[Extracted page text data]
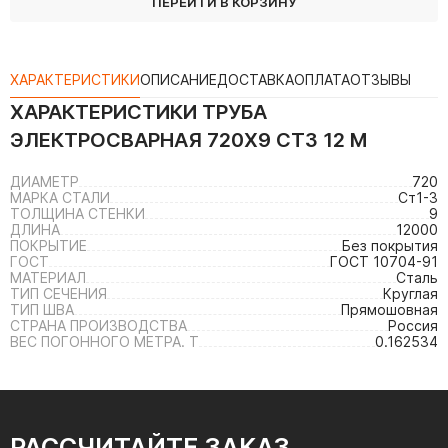
ПЕРЕЙТИ В КОРЗИНУ
ХАРАКТЕРИСТИКИ
ОПИСАНИЕ
ДОСТАВКА
ОПЛАТА
ОТЗЫВЫ
ХАРАКТЕРИСТИКИ
ТРУБА
ЭЛЕКТРОСВАРНАЯ 720Х9 СТ3 12 М
ДИАМЕТР
720
МАРКА СТАЛИ
Ст1-3
ТОЛЩИНА СТЕНКИ
9
ДЛИНА
12000
ПОКРЫТИЕ
Без покрытия
ГОСТ
ГОСТ 10704-91
МАТЕРИАЛ
Сталь
ТИП СЕЧЕНИЯ
Круглая
ТИП ШВА
Прямошовная
СТРАНА ПРОИЗВОДСТВА
Россия
ВЕС ПОГОННОГО МЕТРА. Т
0.162534
РАССЧИТАЙТЕ ЗАКАЗ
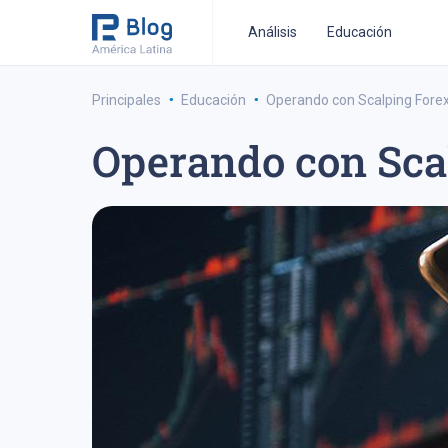
Análisis
Educación
·
·
Principales
Educación
Operando con Scalping Forex
Operando con Sca
estrategia de trading a medio-plazo
estrategia de 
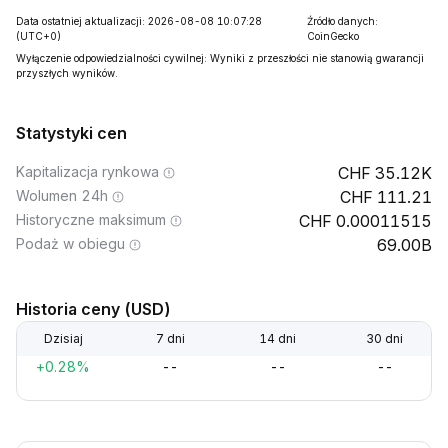
Data ostatniej aktualizacji: 2026-08-08 10:07:28
Źródło danych:
(UTC+0)
CoinGecko
Wyłączenie odpowiedzialności cywilnej: Wyniki z przeszłości nie stanowią gwarancji
przyszłych wyników.
Statystyki cen
Kapitalizacja rynkowa
35.12K
Wolumen 24h
111.21
Historyczne maksimum
0.00011515
Podaż w obiegu
69.00B
Historia ceny (USD)
Dzisiaj
7 dni
14 dni
30 dni
+0.28%
--
--
--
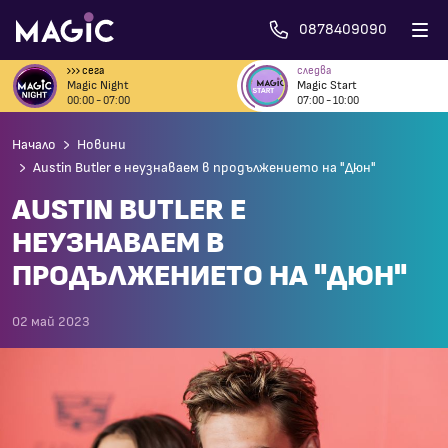
0878409090
сега
следва
Magic Night
Magic Start
00:00 - 07:00
07:00 - 10:00
Начало
Новини
Austin Butler е неузнаваем в продължението на "Дюн"
AUSTIN BUTLER Е
НЕУЗНАВАЕМ В
ПРОДЪЛЖЕНИЕТО НА "ДЮН"
02 май 2023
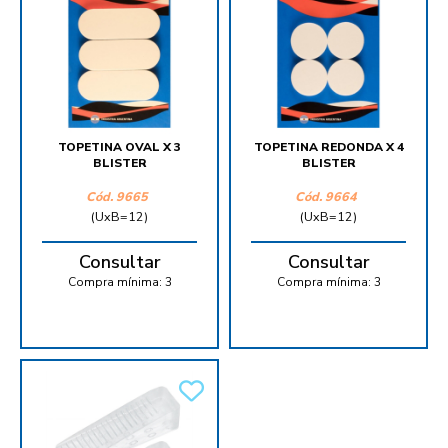
TOPETINA OVAL X 3
TOPETINA REDONDA X 4
BLISTER
BLISTER
Cód.
9665
Cód.
9664
(UxB=12)
(UxB=12)
Consultar
Consultar
Compra mínima:
3
Compra mínima:
3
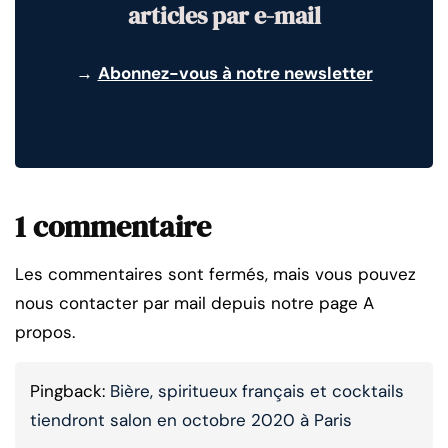
articles par e-mail
→
Abonnez-vous à notre newsletter
1 commentaire
Les commentaires sont fermés, mais vous pouvez
nous contacter par mail depuis notre page A
propos.
Pingback:
Bière, spiritueux français et cocktails
tiendront salon en octobre 2020 à Paris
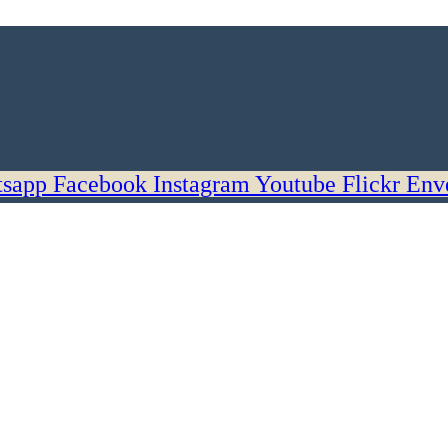
sapp
Facebook
Instagram
Youtube
Flickr
Env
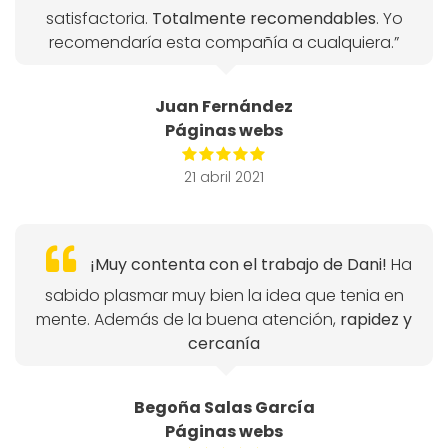
satisfactoria.
Totalmente recomendables
. Yo
recomendaría esta compañía a cualquiera.”
Juan Fernández
Páginas webs
21 abril 2021
¡Muy contenta con el trabajo de Dani!
Ha
sabido plasmar muy bien la idea que tenia en
mente. Además de la buena atención,
rapidez y
cercanía
Begoña Salas García
Páginas webs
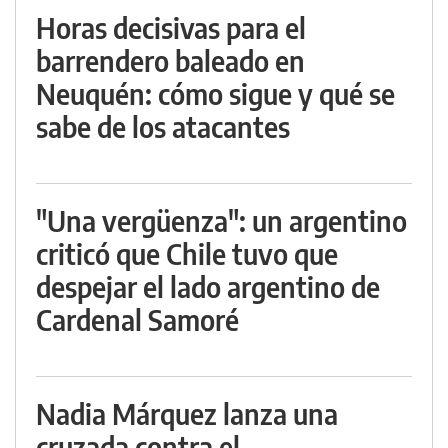
Horas decisivas para el
barrendero baleado en
Neuquén: cómo sigue y qué se
sabe de los atacantes
"Una vergüenza": un argentino
criticó que Chile tuvo que
despejar el lado argentino de
Cardenal Samoré
Nadia Márquez lanza una
cruzada contra el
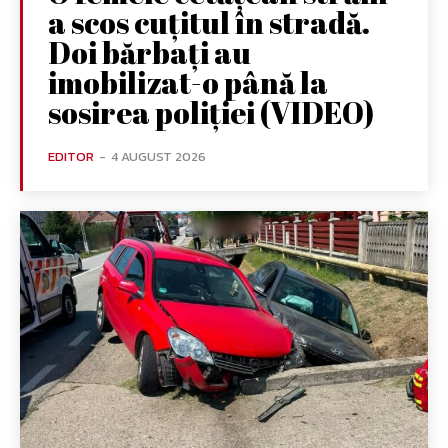
a scos cuțitul în stradă.
Doi bărbați au
imobilizat-o până la
sosirea poliției (VIDEO)
EDITOR
-
4 AUGUST 2026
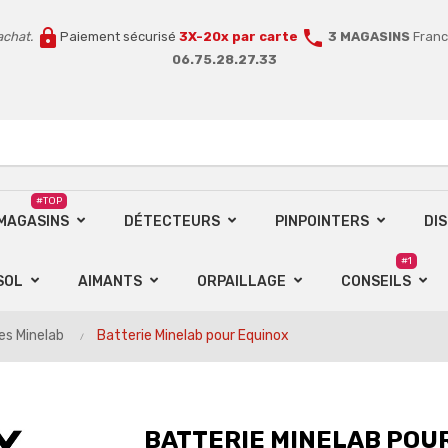
lock
call
achat.
Paiement sécurisé
3X-20x par carte
3 MAGASINS
Franc
06.75.28.27.33
#TOP
 MAGASINS
DÉTECTEURS
PINPOINTERS
DI
#1
SOL
AIMANTS
ORPAILLAGE
CONSEILS
es Minelab
Batterie Minelab pour Equinox
BATTERIE MINELAB POU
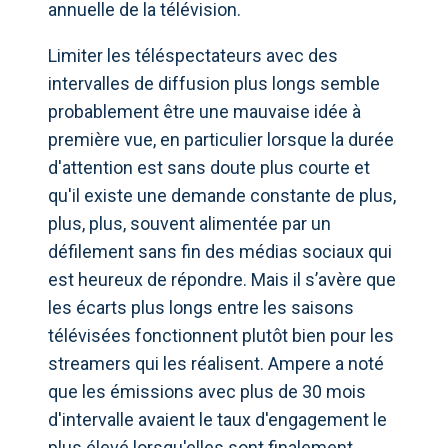
annuelle de la télévision.
Limiter les téléspectateurs avec des
intervalles de diffusion plus longs semble
probablement être une mauvaise idée à
première vue, en particulier lorsque la durée
d'attention est sans doute plus courte et
qu'il existe une demande constante de plus,
plus, plus, souvent alimentée par un
défilement sans fin des médias sociaux qui
est heureux de répondre. Mais il s’avère que
les écarts plus longs entre les saisons
télévisées fonctionnent plutôt bien pour les
streamers qui les réalisent. Ampere a noté
que les émissions avec plus de 30 mois
d'intervalle avaient le taux d'engagement le
plus élevé lorsqu'elles sont finalement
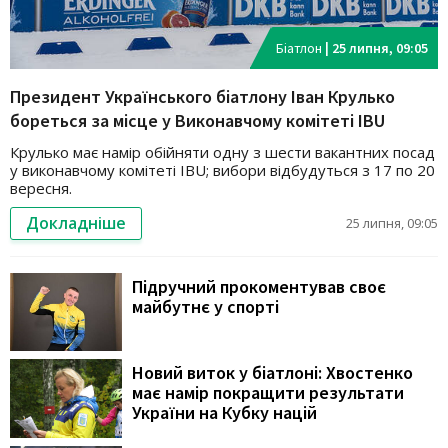
Біатлон
|
25 липня, 09:05
Президент Українського біатлону Іван Крулько
бореться за місце у Виконавчому комітеті IBU
Крулько має намір обійняти одну з шести вакантних посад
у виконавчому комітеті IBU; вибори відбудуться з 17 по 20
вересня.
Докладніше
25 липня, 09:05
Підручний прокоментував своє
майбутнє у спорті
Новий виток у біатлоні: Хвостенко
має намір покращити результати
України на Кубку націй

YOUR OBJECTIVE: Copy out the data verbatim, with no pictures.

WORKED SOLUTION:
ПЕРЕЙТИ В КОРЗИНУ
ХАРАКТЕРИСТИКИ
ОПИСАНИЕ
ДОСТАВКА
ОПЛАТА
ОТЗЫВЫ
ХАРАКТЕРИСТИКИ
ТРУБА
ЭЛЕКТРОСВАРНАЯ 720Х9 СТ3 12 М
ДИАМЕТР
720
МАРКА СТАЛИ
Ст1-3
ТОЛЩИНА СТЕНКИ
9
ДЛИНА
12000
ПОКРЫТИЕ
Без покрытия
ГОСТ
ГОСТ 10704-91
МАТЕРИАЛ
Сталь
ТИП СЕЧЕНИЯ
Круглая
ТИП ШВА
Прямошовная
СТРАНА ПРОИЗВОДСТВА
Россия
ВЕС ПОГОННОГО МЕТРА. Т
0.162534
РАССЧИТАЙТЕ ЗАКАЗ
Análisis
Educación
·
·
Principales
Educación
Operando con Scalping Forex
Operando con Sca
estrategia de trading a medio-plazo
estrategia de 
Data ostatniej aktualizacji: 2026-08-08 10:07:28
Źródło danych:
(UTC+0)
CoinGecko
Wyłączenie odpowiedzialności cywilnej: Wyniki z przeszłości nie stanowią gwarancji
przyszłych wyników.
Statystyki cen
Kapitalizacja rynkowa
35.12K
Wolumen 24h
111.21
Historyczne maksimum
0.00011515
Podaż w obiegu
69.00B
Historia ceny (USD)
Dzisiaj
7 dni
14 dni
30 dni
+0.28%
--
--
--
0878409090
сега
следва
Magic Night
Magic Start
00:00 - 07:00
07:00 - 10:00
Начало
Новини
Austin Butler е неузнаваем в продължението на "Дюн"
AUSTIN BUTLER Е
НЕУЗНАВАЕМ В
ПРОДЪЛЖЕНИЕТО НА "ДЮН"
02 май 2023
TOPETINA OVAL X 3
TOPETINA REDONDA X 4
BLISTER
BLISTER
Cód.
9665
Cód.
9664
(UxB=12)
(UxB=12)
Consultar
Consultar
Compra mínima:
3
Compra mínima:
3
articles par e-mail
→
Abonnez-vous à notre newsletter
1 commentaire
Les commentaires sont fermés, mais vous pouvez
nous contacter par mail depuis notre page A
propos.
Pingback:
Bière, spiritueux français et cocktails
tiendront salon en octobre 2020 à Paris
sapp
Facebook
Instagram
Youtube
Flickr
Env
satisfactoria.
Totalmente recomendables
. Yo
recomendaría esta compañía a cualquiera.”
Juan Fernández
Páginas webs
21 abril 2021
¡Muy contenta con el trabajo de Dani!
Ha
sabido plasmar muy bien la idea que tenia en
mente. Además de la buena atención,
rapidez y
cercanía
Begoña Salas García
Páginas webs
Horas decisivas para el
barrendero baleado en
Neuquén: cómo sigue y qué se
sabe de los atacantes
"Una vergüenza": un argentino
criticó que Chile tuvo que
despejar el lado argentino de
Cardenal Samoré
Nadia Márquez lanza una
cruzada contra el
a scos cuțitul în stradă.
Doi bărbați au
imobilizat-o până la
sosirea poliției (VIDEO)
EDITOR
-
4 AUGUST 2026
lock
call
achat.
Paiement sécurisé
3X-20x par carte
3 MAGASINS
Franc
06.75.28.27.33
#TOP
 MAGASINS
DÉTECTEURS
PINPOINTERS
DI
#1
SOL
AIMANTS
ORPAILLAGE
CONSEILS
es Minelab
Batterie Minelab pour Equinox
BATTERIE MINELAB POU
annuelle de la télévision.
Limiter les téléspectateurs avec des
intervalles de diffusion plus longs semble
probablement être une mauvaise idée à
première vue, en particulier lorsque la durée
d'attention est sans doute plus courte et
qu'il existe une demande constante de plus,
plus, plus, souvent alimentée par un
défilement sans fin des médias sociaux qui
est heureux de répondre. Mais il s’avère que
les écarts plus longs entre les saisons
télévisées fonctionnent plutôt bien pour les
streamers qui les réalisent. Ampere a noté
que les émissions avec plus de 30 mois
d'intervalle avaient le taux d'engagement le
plus élevé lorsqu'elles sont finalement
Біатлон
|
25 липня, 09:05
Президент Українського біатлону Іван Крулько
бореться за місце у Виконавчому комітеті IBU
Крулько має намір обійняти одну з шести вакантних посад
у виконавчому комітеті IBU; вибори відбудуться з 17 по 20
вересня.
Докладніше
25 липня, 09:05
Підручний прокоментував своє
майбутнє у спорті
Новий виток у біатлоні: Хвостенко
має намір покращити результати
України на Кубку націй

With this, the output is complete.